2つ目の名言は、英国の経済学者、ジョン・メイナード・ケインズのものです。

「この世で一番難しいのは新しい考えを受け入れることではなく、古い考えを忘れることだ。」

変化に上手く対応するには、リスクを背負わなければなりません。古く、慣れ親しんだやり方を捨て、新しい方法を受け入れる必要があります。これは決して簡単なことではありません。生命保険という、比較的保守性の強い業界ではなおさらです。

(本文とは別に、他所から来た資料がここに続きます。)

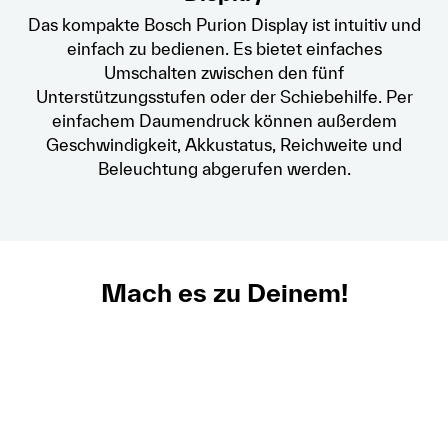
Das kompakte Bosch Purion Display ist intuitiv und
einfach zu bedienen. Es bietet einfaches
Umschalten zwischen den fünf
Unterstützungsstufen oder der Schiebehilfe. Per
einfachem Daumendruck können außerdem
Geschwindigkeit, Akkustatus, Reichweite und
Beleuchtung abgerufen werden.
Mach es zu Deinem!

先日シリコンバレーへの出張から戻ってきたばかりですが、1週間の滞在期間中メットライフの幹部陣でソーシャルメディアからヘルステクノロジー、そしてビッグデータに至るさまざまな業界から20社以上の方と会ってきました。この会合で学んだ最も重要なことの一つが、今日のデジタル世界において、私たちが気にかける必要のある相手は従来の競合他社だけではない、ということです。新規参入を考える企業は、老舗企業とその顧客の間に自らを位置づけることで、新しいビジネスモデルを創出しているからです。

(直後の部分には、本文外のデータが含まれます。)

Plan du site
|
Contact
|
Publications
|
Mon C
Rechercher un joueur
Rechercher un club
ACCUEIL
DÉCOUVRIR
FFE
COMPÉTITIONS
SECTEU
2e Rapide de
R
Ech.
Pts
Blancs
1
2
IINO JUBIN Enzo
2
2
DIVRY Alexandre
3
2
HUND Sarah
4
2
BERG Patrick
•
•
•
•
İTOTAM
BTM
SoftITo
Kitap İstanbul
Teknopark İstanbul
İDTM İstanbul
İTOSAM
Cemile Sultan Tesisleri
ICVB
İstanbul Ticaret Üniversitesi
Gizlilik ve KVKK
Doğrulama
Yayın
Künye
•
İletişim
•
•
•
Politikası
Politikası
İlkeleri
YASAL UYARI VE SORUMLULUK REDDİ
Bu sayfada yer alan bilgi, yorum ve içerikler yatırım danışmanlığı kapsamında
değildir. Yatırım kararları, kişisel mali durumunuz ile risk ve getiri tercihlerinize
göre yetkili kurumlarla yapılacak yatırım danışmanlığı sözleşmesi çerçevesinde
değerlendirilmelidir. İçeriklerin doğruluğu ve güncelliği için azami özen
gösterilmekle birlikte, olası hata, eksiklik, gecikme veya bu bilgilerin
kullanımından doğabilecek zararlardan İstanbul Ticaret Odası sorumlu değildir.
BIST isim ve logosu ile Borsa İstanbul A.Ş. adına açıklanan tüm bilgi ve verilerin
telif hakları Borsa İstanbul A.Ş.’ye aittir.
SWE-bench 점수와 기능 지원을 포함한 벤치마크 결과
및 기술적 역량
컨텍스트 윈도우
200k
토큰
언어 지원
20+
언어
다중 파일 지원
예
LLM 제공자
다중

一つ例を挙げてみましょう。自分たちの生活のあらゆる側面を記録し、共有したいというデジタル時代の消費者の願いを利用して、JAWBONEやFitbitなどの「ウェアラブル技術」の企業は、歩数や睡眠時間といった健康とフィットネスに関する個人データをリアルタイムでユーザーに提供しています。これは、生命保険会社にとって何を意味するでしょうか。

生命保険料は、年齢、性別、職業などの一般的なデータにもとづいて決定され、通常年に一回見直されています。では、この保険料を、ウェアラブル技術を通して個人のデータをもとにカスタマイズし、健康改善への努力に報いるようリアルタイムで修正できるとしたらどうでしょうか。週に3回ジョギングをすることで自動的に保険料が下がれば、エクササイズのモチベーションも上がるかもしれません。

これは、米国ではすでに実施されています。雇用主から支給されたウェアラブルデバイスを使用することに従業員が合意すると、健康保険料が減額の対象になる、という一部の企業での取り組みです。